Agreed. What I think you're not taking into account is the fact that there is a large swath of the population who just doesn't care about this. The only thing they care about is having an easy way to pump out a service that attracts victims who they can quickly exploit in some way. Once that service is no longer profitable, they'll replace it with another. What LLMs have given these people is an endless revenue stream with minimal effort.
This is not the same group of people who cares about software, the product they're building, and their users. Those are a small minority of the new generation of software developers who will seek out best practices and figure out how to use these tools for good. Unfortunately, I don't think they will ever become experts at anything other than interacting with an LLM, but that's a separate matter.
So the key point is: building high quality software starts with caring. Good practices that ensure high quality are discovered by intentionally seeking out established knowledge, or by trial and error. But the types of issues we're seeing here are not because the developer is inexperienced and made a mistake—it's because they don't care. Which should be criticized and mocked in public, and I would argue regulated and fined, depending on the severity. I even think that a software development license is even more important today than ever before.
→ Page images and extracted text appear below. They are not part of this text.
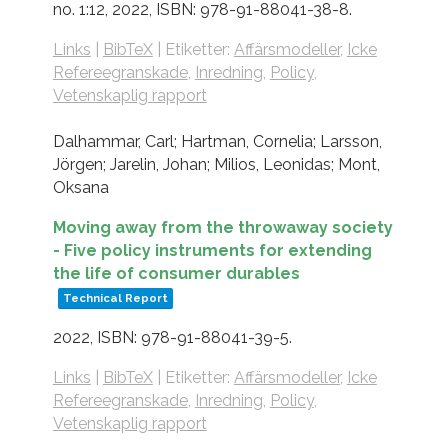
no. 1:12,
2022
,
ISBN: 978-91-88041-38-8
.
Links
|
BibTeX
|
Etiketter:
Affärsmodeller
,
Icke
Refereegranskade
,
Inredning
,
Policy
,
Vetenskaplig rapport
Dalhammar, Carl; Hartman, Cornelia; Larsson,
Jörgen; Jarelin, Johan; Milios, Leonidas; Mont,
Oksana
Moving away from the throwaway society
- Five policy instruments for extending
the life of consumer durables
Technical Report
2022
,
ISBN: 978-91-88041-39-5
.
Links
|
BibTeX
|
Etiketter:
Affärsmodeller
,
Icke
Refereegranskade
,
Inredning
,
Policy
,
Vetenskaplig rapport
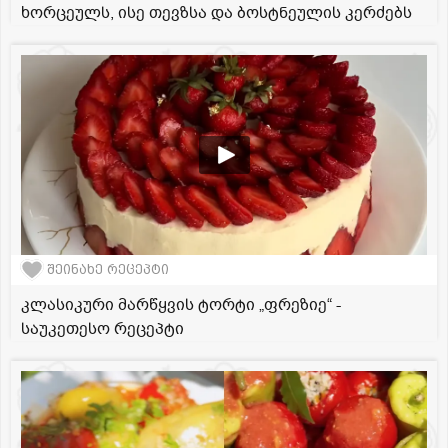
ხორცეულს, ისე თევზსა და ბოსტნეულის კერძებს
შეინახე რეცეპტი
კლასიკური მარწყვის ტორტი „ფრეზიე“ -
საუკეთესო რეცეპტი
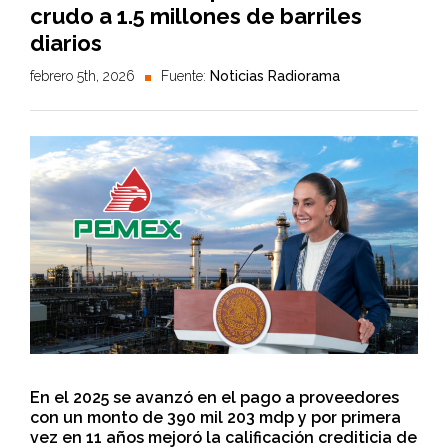
crudo a 1.5 millones de barriles
diarios
febrero 5th, 2026
Fuente:
Noticias Radiorama
En el 2025 se avanzó en el pago a proveedores
con un monto de 390 mil 203 mdp y por primera
vez en 11 años mejoró la calificación crediticia de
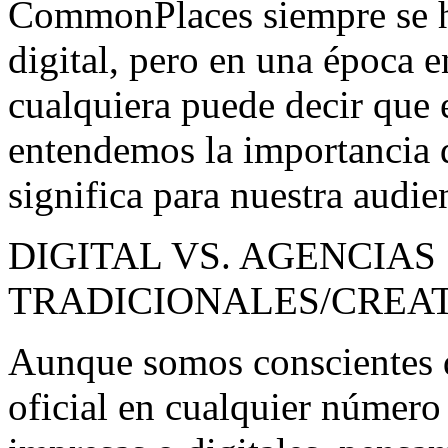
CommonPlaces siempre se h
digital, pero en una época 
cualquiera puede decir que 
entendemos la importancia d
significa para nuestra audie
DIGITAL VS. AGENCIAS
TRADICIONALES/CREA
Aunque somos conscientes d
oficial en cualquier número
This describes plenty of businesses, both small and large.
Sorry, but bad take.
There is no way to police the quality of the (closed-source) software that is going to be put out there thanks to code assisting tools, and I think that will be the strongest asset of previous developers, especially full-stack, because if you do know what you are doing, the results are just beautiful. Claude code user here.
Why didn't you just send them an e-mail to warn them about the security issues?
I see in a comment that you did disclose. You should probably include that in your blog post or people will have the wrong idea about you.
Update available here: https://coal.sh/blog/pandu_bad
https://www.ofcom.org.uk/online-safety/illegal-and-harmful-c...
I used to meet clowns like this all the time when I freelanced years ago. Back then they called themselves "ideas guys" and liked to make you sign an NDA for the privilege of hearing their braindead overplayed product idea. Scumbags and users, every one of them, always looking for a shortcut to personal gain.